コロナ・パンデミックの第5波とオリンピックの東京開催がまっこうから交差するという異常な事態だった。無観客、無歓声、無騒動。世界中から押し寄せる客もゼロ、チケット購入に当たった日本人もゼロ。アスリートと関係者以外は競技場にはいなかった。テレビ観戦だけが室内で進行し、実況アナウンサーが活躍し、日本テレビは増収増益になった。
開催のために投下した多額の資金はかなり空転しただろう。施設は残って再利用できるが、いろいろムダな経費を惜しみなく費い、世の中には「空費」というものがあることを教えた。コロナ対策でアベノマスクや援助金が配られたことが思いあわされる。
では、お待たせしました。みんなから「松岡さんは開会式をどう思われましたか」と何度も訊かれるので、一言。開会式だけで165億円なのだ。

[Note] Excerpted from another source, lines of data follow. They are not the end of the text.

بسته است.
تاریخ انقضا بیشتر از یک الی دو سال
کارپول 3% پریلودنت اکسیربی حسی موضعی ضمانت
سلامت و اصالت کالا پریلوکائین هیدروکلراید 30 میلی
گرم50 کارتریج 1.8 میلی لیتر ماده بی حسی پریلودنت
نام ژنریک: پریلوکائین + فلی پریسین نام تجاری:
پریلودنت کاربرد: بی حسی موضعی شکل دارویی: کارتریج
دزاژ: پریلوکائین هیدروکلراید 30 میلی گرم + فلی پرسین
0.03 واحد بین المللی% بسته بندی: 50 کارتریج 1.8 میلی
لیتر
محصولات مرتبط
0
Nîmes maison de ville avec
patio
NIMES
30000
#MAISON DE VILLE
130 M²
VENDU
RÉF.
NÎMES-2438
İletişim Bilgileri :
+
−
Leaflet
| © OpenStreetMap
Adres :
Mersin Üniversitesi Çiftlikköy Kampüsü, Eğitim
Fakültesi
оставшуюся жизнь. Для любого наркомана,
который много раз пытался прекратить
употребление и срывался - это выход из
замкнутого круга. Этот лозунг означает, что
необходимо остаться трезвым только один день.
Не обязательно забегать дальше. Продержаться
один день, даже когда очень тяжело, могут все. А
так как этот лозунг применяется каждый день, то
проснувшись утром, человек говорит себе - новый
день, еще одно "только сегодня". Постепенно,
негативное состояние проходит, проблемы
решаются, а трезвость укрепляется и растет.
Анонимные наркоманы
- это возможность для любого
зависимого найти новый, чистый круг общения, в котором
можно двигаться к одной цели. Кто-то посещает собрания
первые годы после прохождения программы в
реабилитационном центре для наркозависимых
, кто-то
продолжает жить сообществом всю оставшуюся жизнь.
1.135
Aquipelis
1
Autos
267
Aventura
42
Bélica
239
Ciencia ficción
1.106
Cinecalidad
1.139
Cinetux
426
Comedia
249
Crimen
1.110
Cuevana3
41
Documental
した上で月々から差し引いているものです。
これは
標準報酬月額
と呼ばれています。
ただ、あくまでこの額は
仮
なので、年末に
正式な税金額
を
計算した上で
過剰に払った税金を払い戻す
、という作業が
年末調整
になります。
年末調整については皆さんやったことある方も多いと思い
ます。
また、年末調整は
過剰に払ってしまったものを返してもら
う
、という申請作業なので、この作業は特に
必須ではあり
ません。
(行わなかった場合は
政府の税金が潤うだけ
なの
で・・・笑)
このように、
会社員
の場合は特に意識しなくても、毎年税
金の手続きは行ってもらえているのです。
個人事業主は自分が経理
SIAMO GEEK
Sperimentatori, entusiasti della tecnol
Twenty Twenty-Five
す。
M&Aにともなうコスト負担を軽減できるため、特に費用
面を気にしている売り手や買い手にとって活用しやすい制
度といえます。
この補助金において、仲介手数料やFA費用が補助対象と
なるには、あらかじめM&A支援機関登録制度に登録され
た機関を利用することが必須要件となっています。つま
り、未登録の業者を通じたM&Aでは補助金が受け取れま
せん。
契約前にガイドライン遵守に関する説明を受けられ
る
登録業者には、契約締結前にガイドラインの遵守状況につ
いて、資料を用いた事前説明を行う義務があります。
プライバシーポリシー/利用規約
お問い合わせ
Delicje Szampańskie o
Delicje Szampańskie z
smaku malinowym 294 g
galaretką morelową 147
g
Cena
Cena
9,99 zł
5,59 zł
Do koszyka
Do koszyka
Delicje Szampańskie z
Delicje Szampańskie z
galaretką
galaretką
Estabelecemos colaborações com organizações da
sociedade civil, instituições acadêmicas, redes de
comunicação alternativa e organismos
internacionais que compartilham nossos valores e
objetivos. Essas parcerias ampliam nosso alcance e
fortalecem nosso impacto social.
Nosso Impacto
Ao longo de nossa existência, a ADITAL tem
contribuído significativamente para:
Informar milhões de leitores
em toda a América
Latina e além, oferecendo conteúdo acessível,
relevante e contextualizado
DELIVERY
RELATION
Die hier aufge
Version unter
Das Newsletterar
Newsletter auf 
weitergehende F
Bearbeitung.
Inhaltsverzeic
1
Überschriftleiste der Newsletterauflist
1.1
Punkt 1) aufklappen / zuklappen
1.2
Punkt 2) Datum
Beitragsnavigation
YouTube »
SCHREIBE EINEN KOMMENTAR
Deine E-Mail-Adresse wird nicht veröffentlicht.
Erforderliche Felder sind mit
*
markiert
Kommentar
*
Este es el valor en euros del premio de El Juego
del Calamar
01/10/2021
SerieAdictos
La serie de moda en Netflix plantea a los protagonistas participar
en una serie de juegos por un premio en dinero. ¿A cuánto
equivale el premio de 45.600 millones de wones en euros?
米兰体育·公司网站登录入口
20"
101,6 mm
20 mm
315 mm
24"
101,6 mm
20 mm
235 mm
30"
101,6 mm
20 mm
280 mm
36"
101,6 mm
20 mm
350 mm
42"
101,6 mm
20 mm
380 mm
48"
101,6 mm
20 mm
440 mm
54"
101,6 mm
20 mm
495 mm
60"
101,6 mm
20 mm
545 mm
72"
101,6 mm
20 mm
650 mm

言うまでもない、開会式も閉会式は信じがたいほどサイテーだったね。「日本」を見せそこね、タレントに媚びた。ページェントというもののサイズがとんちんかんなのだ。「代」がわかっていない。とくに小芝居を入れる演出が万事を低俗にした。劇団ひとりではボードビルはつくれない。
ラーメンズはデビュー後の5年ほどはおもしろかったが、小林賢太郎には「巨きいもの」はつくれない。阿弥陀来迎くらいを演出できなくちゃ。まあ、MIKIKO(水野幹子)が電通のやりかたに業を煮やして降りたのが、すべてを語っている。電通丸投げは、なんであれ日本をダメにする。
総じて、多様性と持続可能性などというグローバル・コンセプトに縛られすぎたのが、最大の敗因だ。「愛の讃歌」を歌ってみせる必要なし(春日八郎を堂々と歌ってみせてほしかった)。野村萬斎・山崎貴・佐々木宏らを当初の演出トップに据えたのもまちがい。ぼくも声をかけられたが、早々に辞退した。
もうひとつ、選手からボランティアにいたるまで、コスチューム・デザイン(山口壮大ほか)がひどかった。スカパラ演奏中のパフォーマーのためのデザイン(森田晃嘉)も気の毒。着物を訴えられないとしたら日本はオワリだ。『日本語が亡びるとき』を読んだほうがいい。ただし、アスリートのためのユニフォーム・デザインは世界中の誰がやっても難しいものだから、とくに気にすることはない。
開閉会式で記憶にのこったのは、森山未來の3分ダンス、ドローンの空中エンブレム、長島の歩き(松井はダメだった)、佐藤オオキの聖火台、佐藤直紀の表象式音楽、タカラジェンヌたちの君が代、そのくらいかな。花火がイマイチすぎた。全国各地で連続的に数発ずつ打ち上げればよかったのに。
ついでながらちゃんと見ていないけれど、阿部詩が強かわいくて愛らしかった。田村亮子の再来だが、「田村で金、谷でも金」は夫婦愛で、詩はお兄ちゃん愛。こちらのほうがいとおしい。兄妹ではバレーの石川祐希・真佑もいい。ぐぐっときたのが水泳の大橋悠依、女子ソフトの上野・藤田、柔道の大野・素根・永瀬・新井、サーフィンのカノア、バレーボール男女、5000メートルの田中希実、野球の山田・森下・千賀、サッカーの三苫・吉田、ハンドボールの土井レミイ、バドミントンの渡辺勇大、卓球の水谷の兄貴ぶり、女子レスリングの川井友香子あたり。フェンシングは見なかった。空手の清水希容には勝たせたかったねえ。
以上、今回は「ほんほん」ではなく「にほんにほん」にしました。